“This is the life!”
Ten minutes into the boat ride, soaked in wet clothes, I was left alone with my thoughts. The other three stayed at the rear, carrying on with their conversation in a dialect I have to learn quickly. The assimilation process would be difficult but with the knowledge on how to understand and be understood, my transition would go smoother.
“You know, it’s my birthday today,” I announced, louder than the engine’s noise.
Manong, our host, approached me, leaving his friend and Rolly behind.
“Why didn’t you tell me yesterday? I could have bought chickens we could roast.”
I smiled, grateful for his generous thought. In the city, we usually buy retail dressed meat but here I was offered not only one but several.
“I don’t usually celebrate my birthday,” I confessed. “I always believe that only children are entitled to a feast.”
“For a man of the city, you are so different. When I asked Rolly about you, he simply laughed and said, ‘Tell me who he is.’ That reply was not I expected.”
I thought for a while, looking for words to simplify my explanation.
“I am a very private person. If you ask ten people who knew me personally, I am very sure they would describe me in ten various ways.”
“You mean, you’re a role player?”
“No, I am not,” I laughed at the term, contradicting the misinterpretation. “People misunderstood me a lot. In some way, they don’t understand how simple I live my life.”
“You have to be more specific. You’re losing me.”
“When I told Rolly I want to relocate here, you should have seen his face. He asked, ‘are you crazy? That place is in the middle of nowhere. Did you consult your family about this?’ He agreed to accompany me for a vacation. Not emigration.”
“I think he is correct,” Manong laughed, nodding repeatedly, But then he asked, “are you crazy?”
“Am I?” I asked back, waiting for his opinion. “Why do you live here? Are you crazy, too?”
“Of course, not.”
“Precisely,” I agreed, leading him to understand on how I think.
His thick lips cracked a smile, telling me that he was starting to follow my logic.
“I think Rolly did not want you to leave the easier life of the city. That’s why your idea sounded weird for him.”
“My cousin, Rolly’s wife, understood my reasons. She, too, wishes to leave the city because her two children suffer from asthma attacks. Too much pollution worsens their conditions. Also, their medication costs eat much of what he earns.”

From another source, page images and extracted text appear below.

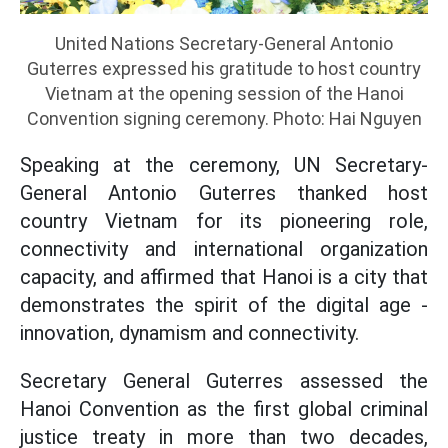
United Nations Secretary-General Antonio
Guterres expressed his gratitude to host country
Vietnam at the opening session of the Hanoi
Convention signing ceremony. Photo: Hai Nguyen
Speaking at the ceremony, UN Secretary-
General Antonio Guterres thanked host
country Vietnam for its pioneering role,
connectivity and international organization
capacity, and affirmed that Hanoi is a city that
demonstrates the spirit of the digital age -
innovation, dynamism and connectivity.
Secretary General Guterres assessed the
Hanoi Convention as the first global criminal
justice treaty in more than two decades,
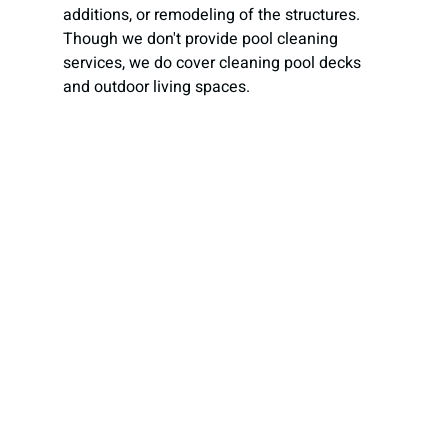
additions, or remodeling of the structures. 
Though we don't provide pool cleaning 
services, we do cover cleaning pool decks 
and outdoor living spaces.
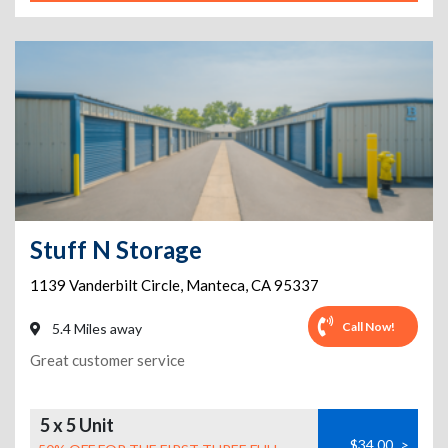
Stuff N Storage
1139 Vanderbilt Circle
,
Manteca
,
CA
95337
Call Now!
5.4 Miles away
Great customer service
5 x 5 Unit
$34.00
>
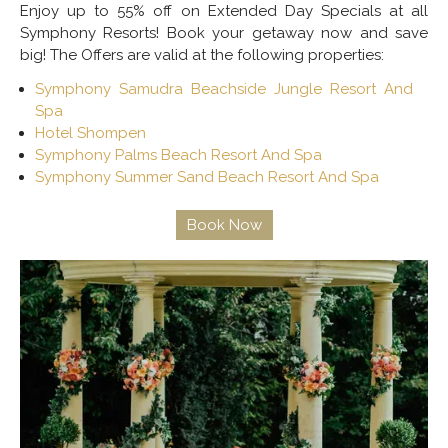
Enjoy up to 55% off on Extended Day Specials at all
Symphony Resorts! Book your getaway now and save
big! The Offers are valid at the following properties:
Symphony Samudra Beachside Jungle Resort And
Spa
Hotel Shompen
Symphony Palms Beach Resort And Spa
Symphony Summer Sand Beach Resort And Spa
Book Now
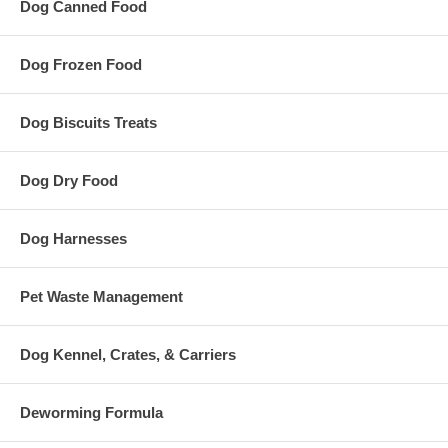
Dog Canned Food
Dog Frozen Food
Dog Biscuits Treats
Dog Dry Food
Dog Harnesses
Pet Waste Management
Dog Kennel, Crates, & Carriers
Deworming Formula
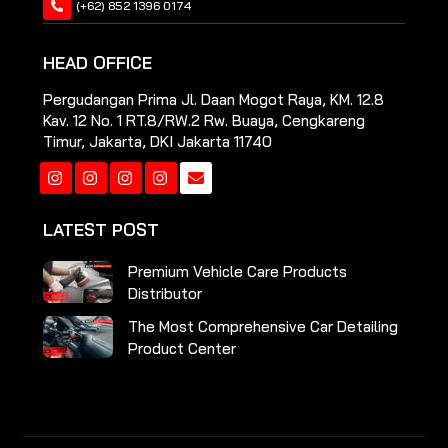
(+62) 852 1396 0174
HEAD OFFICE
Pergudangan Prima Jl. Daan Mogot Raya, KM. 12.8
Kav. 12 No. 1 RT.8/RW.2 Rw. Buaya, Cengkareng
Timur, Jakarta, DKI Jakarta 11740
Instagram
Instagram
Instagram
Instagram
LATEST POST
Premium Vehicle Care Products
Distributor
The Most Comprehensive Car Detailing
Product Center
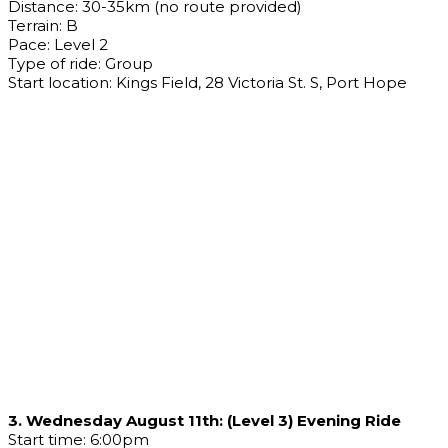
Distance: 30-35km (no route provided)
Terrain: B
Pace: Level 2
Type of ride: Group
Start location: Kings Field, 28 Victoria St. S, Port Hope
3. Wednesday August 11th: (Level 3) Evening Ride
Start time: 6:00pm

“So you think that by moving here, you will not only save a lot from your daily expenses, you will have better living conditions.”
“Is that a crazy idea or what?” I winked.
Manong, who admitted early on that he finished only grade school, was enlightened to the simplicity of my motives. He was living the life that I wanted, which to him was just a normal life.
Not that difficult to understand at all.